Çeşitli Yunan kent devletlerinden topladığı 42 bin kişilik ordusuyla Hellespont’u geçen Makedonya kralı Büyük İskender’in III. Darius’un emrindeki Pers Ordusu’yla gerçekleştirdiği üç büyük savaşın (MÖ 344 Mayısında Troya yakınlarındaki Granikus nehri[6]savaşı, MÖ 333 Kasım ayında güney Anadolu’da Pinarus nehri ağzındaki İssus savaşı ve son olarak MÖ 331’de Kuzey Irak’ta Musul’un doğusunda Gaugamela savaşı) ardından Pers İmparatorluğu yıkılmış, Anadolu’da Pers egemenliğine kesin olarak son verilmiştir.
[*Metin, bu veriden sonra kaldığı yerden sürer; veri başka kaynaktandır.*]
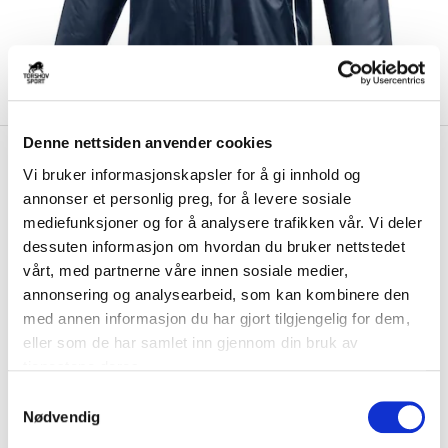
Denne nettsiden anvender cookies
kr 1062
Nike
Try IL Fotball Høstjakke
kr 1249
Vi bruker informasjonskapsler for å gi innhold og
Marine
annonser et personlig preg, for å levere sosiale
mediefunksjoner og for å analysere trafikken vår. Vi deler
Nike Try IL Fotball Høstjakke er laget med Therma-FIT-teknologi som
dessuten informasjon om hvordan du bruker nettstedet
holder på kroppsvarmen og beskyt...
Les mer.
vårt, med partnerne våre innen sosiale medier,
Størrelsesguide
annonsering og analysearbeid, som kan kombinere den
Størrelse
med annen informasjon du har gjort tilgjengelig for dem,
VELG
STØRRELSE
▾
eller som de har samlet inn gjennom din bruk av
tjenestene deres.
Brystlogo
*
S
Nødvendig
a
Initialer
m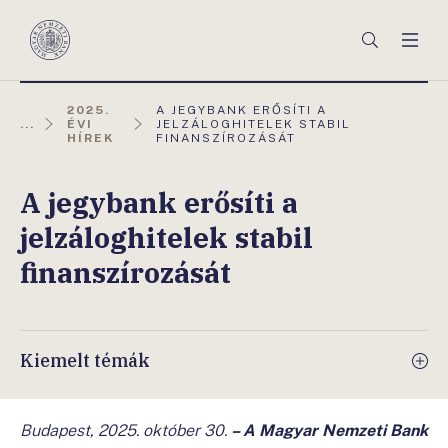
Főmenü
Keresés
Men
Magyar
Nemzeti
Bank
AKTUÁLIS
2025.
A JEGYBANK ERŐSÍTI A
OLDAL:
...
ÉVI
JELZÁLOGHITELEK STABIL
HÍREK
FINANSZÍROZÁSÁT
A jegybank erősíti a
jelzáloghitelek stabil
finanszírozását
Kiemelt témák
Budapest, 2025. október 30.
– A Magyar Nemzeti Bank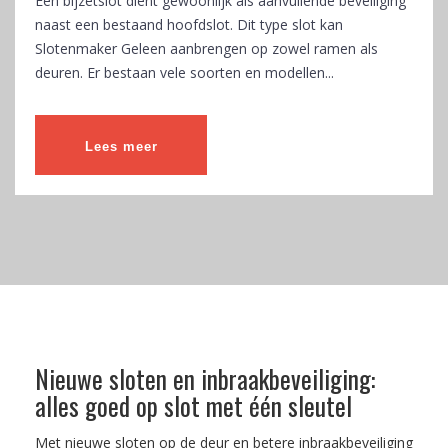
Een bijzetslot dient gewoonlijk als aanvullende beveiliging
naast een bestaand hoofdslot. Dit type slot kan
Slotenmaker Geleen aanbrengen op zowel ramen als
deuren. Er bestaan vele soorten en modellen...
Lees meer
Nieuwe sloten en inbraakbeveiliging:
alles goed op slot met één sleutel
Met nieuwe sloten op de deur en betere inbraakbeveiliging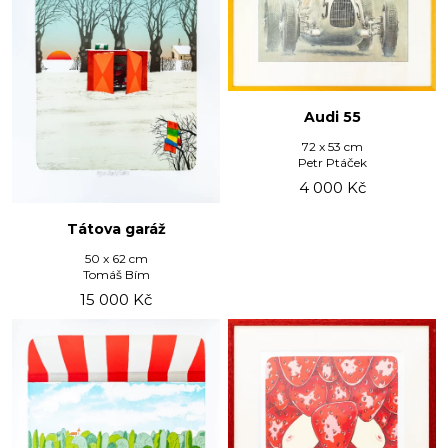
Audi 55
72 x 53 cm
Petr Ptáček
4 000
Kč
Tátova garáž
50 x 62 cm
Tomáš Bím
15 000
Kč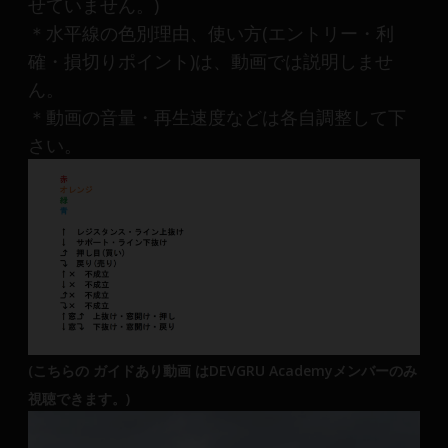
せていません。)
＊水平線の色別理由、使い方(エントリー・利
確・損切りポイント)は、動画では説明しませ
ん。
＊動画の音量・再生速度などは各自調整して下
さい。
(こちらの ガイドあり動画 はDEVGRU Academyメンバーのみ
視聴できます。)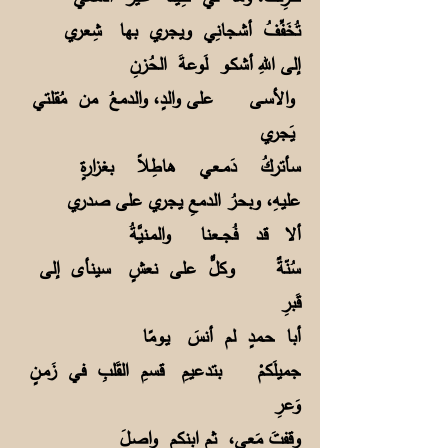
تُخَفِّفُ أشجانِي ويجري بها شِعري
إلى اللهِ أشكـو لَوعةَ الحُزنِ
والأسـى على والدٍ، والدمعُ من مُقلتي
يَجري
سأتركُ دَمــعي هاطِلاً بغزارةٍ
عليهِ، وبحرُ الدمعِ يجري على صدري
ألا قد فُجـــعنا والمـنيَّةُ
سُنّةٌ وكلٌّ على نعشٍ سينأى إلى
قَبرِ
أبا حـمدٍ لم أنسَ يـومًا
جميلَكمْ بتدعيمِ قسمِ القَلبِ في زَمـنٍ
وَعرِ
وقفتَ مَعي، ثم ابنكم واصـلَ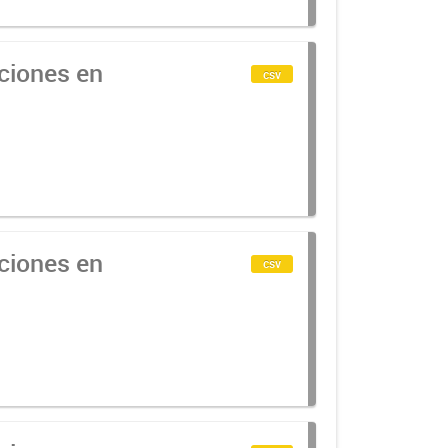
cciones en
csv
cciones en
csv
Ptolemy Soter (MÖ 367-283) zamanında Scydrothemis (MÖ 301-280) adlı bir prens tarafından yönetilmekte olup, Mısır’a elçi göndermiştir[7]. İskender döneminde baskıdan bunalan Anadolu kentleri Makedon imparatorun 323’de ölümünden sonra diadok adı verilen ardılları arasında çıkan savaşlara göre el değiştirmişse de Sinop bu durumdan etkilenmemiş MÖ 320 yılında eski şatrap Eumenes’in idaresine girmiştir.  Sinop, Kios tiranı Mithridates’in torunu Mithridates Ktistes’in Paphlagonia’da Olgassys Dağı civarındaki Kimitia kentine yerleşerek MÖ 301 burada temellerini attığı Pontus Kapadokyası’nı içerisine alan devletin bir parçası olmuşsa da birkaç kez el değiştirmiş son olarak MÖ 183’de IV. Mithridates’in varisi Pharnakes tarafından ele geçirilmiş[8], bir saray inşa edilerek devletin başkenti yapılmıştır[9]. Sinop’ta doğmuş ve eğitim almış olan VI. Mithridates Eupator döneminde altın çağını yaşayan Pontus Devleti, Anadolu kültürünü Helenizm ile yoğururken, Paphlagonia prenslikleri ve Doğu Karadeniz kabileleri üzerinde tam hâkimiyet kurarak Roma İmparatorluğu’na karşı Anadolu hatta Yunanistan topraklarının hâkimiyeti için mücadele etmiştir. Mithridates döneminde Sinop yarımadasını karaya bağlayan dar kıstakın her iki yanına birer liman, silah depoları ve balıkçıların yakaladığı ton balıklarının depolanması için depolar inşa edilmiştir. Mithridates, Kykus yenilgisinden sonra kentteki askeri birliklerine güvenerek acımasız bir tiran gibi davranmaya başlamışsa da MÖ 70’de Romalı general Lucullus kahramanca bir direniş gösteren kenti ele geçirmeyi başarmıştır[10]. Lucullus ele geçirdiği kenti cezalandırmamış, Sinop ilk yıllar Romalı subaylar, ardından Roma uydusu yerel yöneticiler tarafından yönetilmeye başlanmıştır[11].

Sinop Roma Dönemi

Kırım Yarımadası’nda bağımsızlığını ilan eden Eupator’un oğlu II. Pharnakes Karadeniz ticareti için hayati öneme sahip olan Sinop limanı başta olmak üzere babasının eski ülkesini elde etmek isteyince MÖ 47 yılında Roma İmparatoru Augustus, Agrippa komutasındaki bir donanmayı Sinop’a göndermiş, 3 yıl süren bir savaştan sonra Zela’da Pharnakes’i bozguna uğratmıştır. Caesar, Kırım’a Roma’nın üstünlüğünü kabul ettirmesinin yanı sıra Sinop kentine Roma vatandaşları göndererek şehri “Colonia Julia Felix Sinope” adıyla yeniden kolonize etmiş ve sikke bastırmıştır[12].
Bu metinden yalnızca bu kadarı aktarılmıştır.